Para aderir ao PEF, os municípios precisam atender algumas exigências. No caso de Taubaté, a Prefeitura afirmou à Câmara que serão adotadas quatro medidas: adoção de regras para limitar o crescimento anual das despesas ao índice da inflação; realização de leilões de pagamento para quitação de dívidas; adoção de gestão financeira centralizada; e instituição do regime de previdência complementar, que reduz o teto para aposentadoria dos servidores municipais.
As tratativas para Taubaté aderir ao PEF foram iniciadas em julho de 2023, ainda na gestão do ex-prefeito José Saud (PP) - àquela altura, a Prefeitura já havia deixado de pagar duas parcelas do CAF.
A Prefeitura ainda não divulgou que valor pretende contratar nas novas operações de crédito e nem se usará o dinheiro para quitar as parcelas já vencidas ou as próximas parcelas.

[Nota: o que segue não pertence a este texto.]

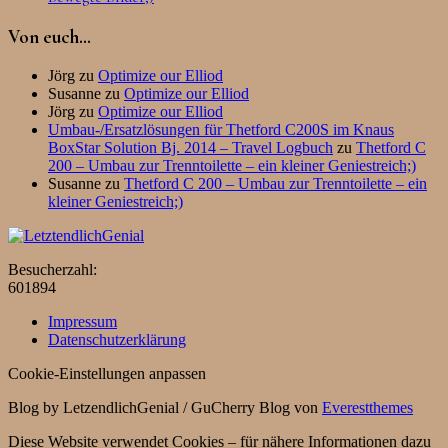
Von euch…
Jörg
zu
Optimize our Elliod
Susanne
zu
Optimize our Elliod
Jörg
zu
Optimize our Elliod
Umbau-/Ersatzlösungen für Thetford C200S im Knaus
BoxStar Solution Bj. 2014 – Travel Logbuch
zu
Thetford C
200 – Umbau zur Trenntoilette – ein kleiner Geniestreich;)
Susanne
zu
Thetford C 200 – Umbau zur Trenntoilette – ein
kleiner Geniestreich;)
Besucherzahl:
601894
Impressum
Datenschutzerklärung
Cookie-Einstellungen anpassen
Blog by LetzendlichGenial / GuCherry Blog von
Everestthemes
Diese Website verwendet Cookies – für nähere Informationen dazu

A Prefeitura também não forneceu detalhes sobre as novas operações de crédito, como taxa de juros e prazo de pagamento.
O recurso do empréstimo do CAF foi utilizado pela Prefeitura em uma série de obras no município, como recapeamento de 375 vias, prolongamento da Estrada do Pinhão, alargamento da Estrada do Barreiro e duplicação do Viaduto Cidade Jardim. Os US$ 60 milhões foram recebidos com o dólar, em média, a R$ 4,07 – ou seja, viraram R$ 244 milhões.
Pelo contrato do empréstimo de US$ 60 milhões, assinado em 2017, na gestão do ex-prefeito Ortiz Junior (Cidadania), a amortização seria feita a partir de junho de 2022, em 12 parcelas semestrais, cada uma de US$ 5 milhões, mais juros. Até agora, apenas a primeira parcela foi paga.
Como preveem o contrato de empréstimo e a lei municipal que autorizou a operação de crédito, os valores não pagos pela Prefeitura foram quitados pelo governo federal, que é o avalista.